278 views

Which of the following sets can be recognized by a Deterministic Finite State Automation?

1. The numbers $2^0, \ 2^1$ to $2^n$ written in unary.
2. The numbers $2^0, \ 2^1$ to $2^n$ written in binary.
3. The set of binary strings where the number of zeros is the same as the number of ones.
4. The set $\{1,101,11011,1110111, \dots \}$

But in the question, numbers are limited to $2^n$ for a given $n$, so it should always be possible, right?

It is not said $n$ is given - but that should be a typo.

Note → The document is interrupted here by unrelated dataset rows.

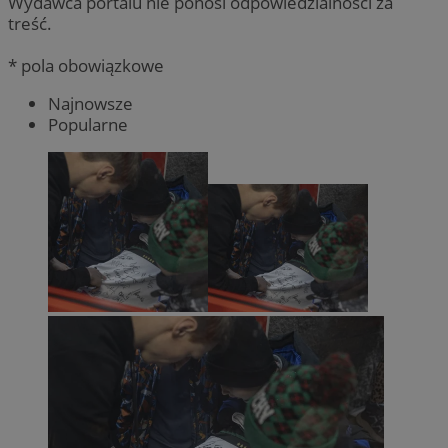
Wydawca portalu nie ponosi odpowiedzialności za
treść.
* pola obowiązkowe
Najnowsze
Popularne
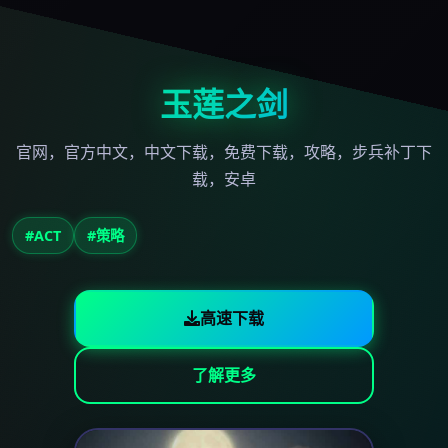
玉莲之剑
官网，官方中文，中文下载，免费下载，攻略，步兵补丁下
载，安卓
#ACT
#策略
高速下载
了解更多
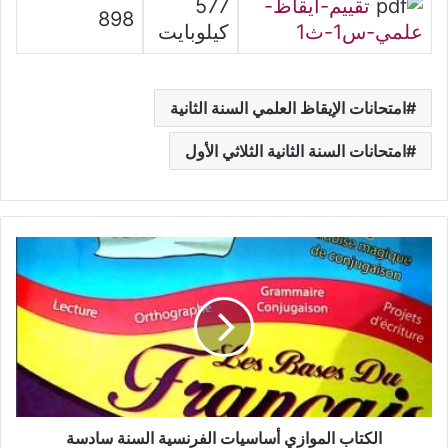
تقييم-ايقاظ-
577
898
علمي-س1-ث1
كيلوبايت
امتحانات الإيقاظ العلمي السنة الثانية
امتحانات السنة الثانية الثلاثي الأول
الكتاب
الموازي
أساسيات
الفرنسية
السنة
سادسة
الكتاب الموازي أساسيات الفرنسية السنة سادسة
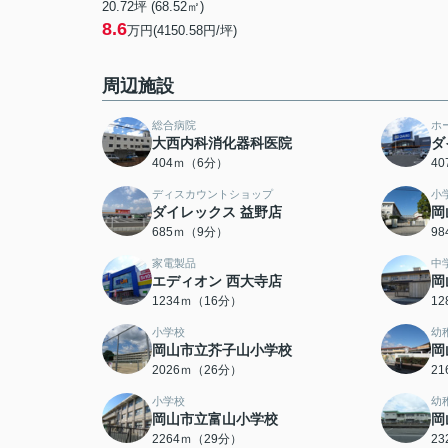
20.72坪 (68.52㎡)
8.6
万円(4150.58円/坪)
周辺施設
総合病院
ホ
大西内科消化器科医院
ダ
404ｍ（6分）
4
ディスカウントショップ
小
ダイレックス 益野店
岡
685ｍ（9分）
9
家電製品
中
エディオン 西大寺店
岡
1234ｍ（16分）
1
小学校
幼
岡山市立芥子山小学校
岡
2026ｍ（26分）
2
小学校
幼
岡山市立富山小学校
岡
2264ｍ（29分）
2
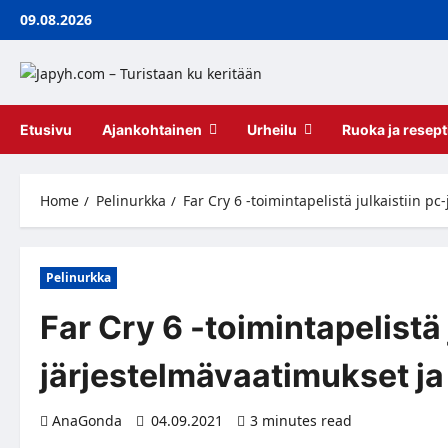
Skip
09.08.2026
to
content
Etusivu
Ajankohtainen
Urheilu
Ruoka ja resept
Home
Pelinurkka
Far Cry 6 -toimintapelistä julkaistiin p
Pelinurkka
Far Cry 6 -toimintapelistä 
järjestelmävaatimukset ja 
AnaGonda
04.09.2021
3 minutes read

https://gateoverflow.in/1647/gate1998_1-10

Question not correct: 2^0 , 2^1,...2^n are written as 20,21,...2n

In decimal (base 10), how do we know a number is divisible by 10? We check if it ends with a 0.

30, 50, 6670 etc.

How do we know a number is divisible by 100? (square of base) We check if it ends with two 0's.

300, 757600, 1500 etc.

So, in binary (base 2) how do we check if a number is divisible by 2? It must end with a 0.

To be divisible by 4 (square of base) it must end with two 0's. And so on.

Hence, the language $2^0,2^1,2^2,2^3,2^4,2^5...$

which is equivalent to $1,2,4,8,16,32...$ in decimal

which is equivalent to $1,10,100,1000,10000...$ in binary

is actually just the regular expression $10^*$

So, Option B is correct.

If written in unary, then that is counting. FAs don't have memory. They can't count.